Task description | In the listing below, locate the lines that hold the string "Lectura". Copy those lines.

──────────

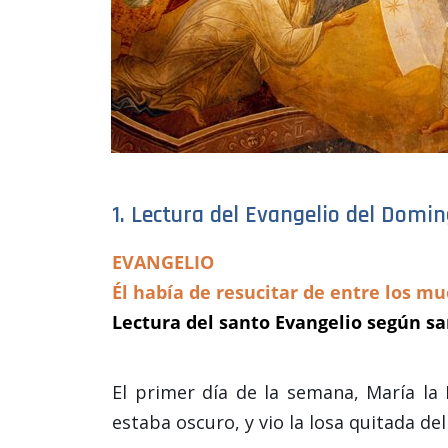
1. Lectura del Evangelio del Domin
EVANGELIO
Él había de resucitar de entre los mu
Lectura del santo Evangelio según san
El primer día de la semana, María la
estaba oscuro, y vio la losa quitada del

──────────

Response to this exercise |
1. Lectura del Evangelio del Domin
Lectura del santo Evangelio según san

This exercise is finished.